Preventative and protective actions needed
I am sadly reserving judgment about whether to continue membership in the National Rifle Association.
I own about 20 guns and have taken elk, antelope, whitetail, mule deer and many game birds. If all the gophers gunned down by me were placed end-to-end, they would probably extend from Whitefish to somewhere east of Billings. As a state legislator, I was proud to receive a commendation from the NRA for my support of gun rights. I am a firm believer in our Second Amendment right, as individuals, to bear arms.
The trouble is that the modern NRA, like other time-honored institutions, has become hijacked and radicalized. While its membership is overwhelmingly law-abiding and freedom-loving Americans, it has become the protector of armed extremists and a front for gun and ammunition manufacturers.
The screams of the Sandy Hook Elementary School six-year-olds with as many as 11 bullet wounds in their tiny bodies speaks far more persuasively to me than the lifeless arguments of the NRA to do as little as possible in response to this tragedy.
We Americans have more freedoms than citizens in most countries, but we also have more abuse of those freedoms. We own an estimated 300 million firearms but also lead the world in gun violence. Modern assault-style weapons are capable of firing five rounds per second and are commonly equipped with thirty-round magazines. We can obtain them about as easily as ordering a Big Mac.
Neither armed resistance to a potentially tyrannical government, nor self-defense from a criminal assailant provides rational justification for such a weapon. The same goes for any semiautomatic firearm with more than a 10-shot capacity. Is there any legitimate need for sound suppressers? Armor-piercing bullets? Apparently the NRA thinks so.
How about background checks to identify those who have criminal records or a history of mental instability? Well maybe, says the NRA, but lack of enforcement of the checks at gun shows amounts to a loophole big enough to drive a self-propelled howitzer through.

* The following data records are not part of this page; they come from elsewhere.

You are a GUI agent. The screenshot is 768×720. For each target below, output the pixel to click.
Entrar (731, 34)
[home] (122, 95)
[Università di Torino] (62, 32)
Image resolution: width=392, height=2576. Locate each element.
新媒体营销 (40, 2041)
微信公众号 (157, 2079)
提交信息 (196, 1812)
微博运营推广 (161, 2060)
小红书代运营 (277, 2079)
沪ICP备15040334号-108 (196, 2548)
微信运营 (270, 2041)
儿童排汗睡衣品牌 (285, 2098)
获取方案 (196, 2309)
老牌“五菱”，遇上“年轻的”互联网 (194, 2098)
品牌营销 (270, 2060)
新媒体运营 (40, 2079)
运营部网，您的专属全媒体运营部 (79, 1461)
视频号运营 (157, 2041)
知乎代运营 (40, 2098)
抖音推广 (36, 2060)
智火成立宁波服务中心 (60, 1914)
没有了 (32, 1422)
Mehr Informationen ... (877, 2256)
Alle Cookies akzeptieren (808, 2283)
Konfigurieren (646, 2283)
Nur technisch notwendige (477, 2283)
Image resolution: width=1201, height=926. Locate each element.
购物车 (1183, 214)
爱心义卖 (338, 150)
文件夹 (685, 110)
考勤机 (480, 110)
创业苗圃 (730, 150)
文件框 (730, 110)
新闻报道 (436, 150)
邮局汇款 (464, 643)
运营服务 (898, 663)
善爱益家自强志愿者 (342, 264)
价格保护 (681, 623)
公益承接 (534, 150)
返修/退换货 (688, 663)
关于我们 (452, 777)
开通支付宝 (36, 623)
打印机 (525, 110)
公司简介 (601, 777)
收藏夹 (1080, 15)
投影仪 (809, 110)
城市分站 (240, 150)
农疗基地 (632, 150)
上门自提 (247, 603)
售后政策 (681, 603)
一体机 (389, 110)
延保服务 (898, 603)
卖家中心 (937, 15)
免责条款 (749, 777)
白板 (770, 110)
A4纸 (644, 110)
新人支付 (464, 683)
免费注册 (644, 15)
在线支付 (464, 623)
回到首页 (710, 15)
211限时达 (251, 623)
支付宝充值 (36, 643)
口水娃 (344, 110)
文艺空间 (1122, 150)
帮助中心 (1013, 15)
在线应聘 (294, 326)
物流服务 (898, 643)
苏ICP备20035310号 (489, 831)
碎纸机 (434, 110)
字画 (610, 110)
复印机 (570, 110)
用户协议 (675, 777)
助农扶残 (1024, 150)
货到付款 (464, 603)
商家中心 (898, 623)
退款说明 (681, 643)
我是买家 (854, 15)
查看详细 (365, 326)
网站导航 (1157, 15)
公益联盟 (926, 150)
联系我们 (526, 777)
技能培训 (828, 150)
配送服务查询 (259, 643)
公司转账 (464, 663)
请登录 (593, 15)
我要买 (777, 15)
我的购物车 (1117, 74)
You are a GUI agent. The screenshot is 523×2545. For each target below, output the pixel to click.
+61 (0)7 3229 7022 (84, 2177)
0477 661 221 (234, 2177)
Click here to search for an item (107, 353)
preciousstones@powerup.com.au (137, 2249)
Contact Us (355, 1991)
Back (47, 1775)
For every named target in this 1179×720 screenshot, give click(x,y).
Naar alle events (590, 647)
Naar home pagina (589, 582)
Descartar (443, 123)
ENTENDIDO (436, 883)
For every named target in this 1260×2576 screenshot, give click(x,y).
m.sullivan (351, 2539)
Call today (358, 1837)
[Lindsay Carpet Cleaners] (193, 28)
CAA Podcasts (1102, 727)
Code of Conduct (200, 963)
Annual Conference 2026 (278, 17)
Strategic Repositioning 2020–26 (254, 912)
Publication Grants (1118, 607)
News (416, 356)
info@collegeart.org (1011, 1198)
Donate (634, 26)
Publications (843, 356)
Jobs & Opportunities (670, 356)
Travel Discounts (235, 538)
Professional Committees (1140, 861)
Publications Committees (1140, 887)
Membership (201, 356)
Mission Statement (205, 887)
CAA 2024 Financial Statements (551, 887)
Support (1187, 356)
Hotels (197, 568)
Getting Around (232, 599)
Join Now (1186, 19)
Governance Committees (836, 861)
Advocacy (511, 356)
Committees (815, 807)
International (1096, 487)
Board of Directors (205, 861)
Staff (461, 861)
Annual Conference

It’s not sufficient to simply recognize that the world contains evil, and we are powerless to do anything about it but shed tears and offer prayers. With 31 school-related shootings since Columbine, it’s time for both preventative and protective action.
In addition to the restrictions cited above, we need to examine the violence of the world of video games and the macabre “realism” of movies. Do they trigger homicidal impulses in deranged minds? Are they entitled to constitutional protection? Neither the First nor Second amendment is without limitation.
Many of the mass-murder perpetrators fit a troubled, tormented, reclusive profile. Can we do a better job of identifying them when they are young and take rehabilitative action? Perhaps we should start seriously trying.
On the protective side, locked doors, metal detectors and concealed cameras, while they detract from the nurturing environment necessary for an effective school, have become the “new normal.” If the presence of “sky marshals” and armed pilots has apparently stifled skyjackings, one wonders whether designated administrators and teachers armed with and trained in the use of Tasers might serve the same purpose in schools. The brave principal at Sandy Hook died rushing the gunman. Might the sad story have turned out differently if she had possessed the means to actually stop him?
I expect the American people would immediately take bold actions for the safety of their children if they could do so themselves. Let’s hope our elected leaders won’t simply grandstand in extensive hearings and, fearful of the NRA, end up doing what is politically safe for themselves.
— Bob Brown is a former Montana Secretary of State and State Senate President.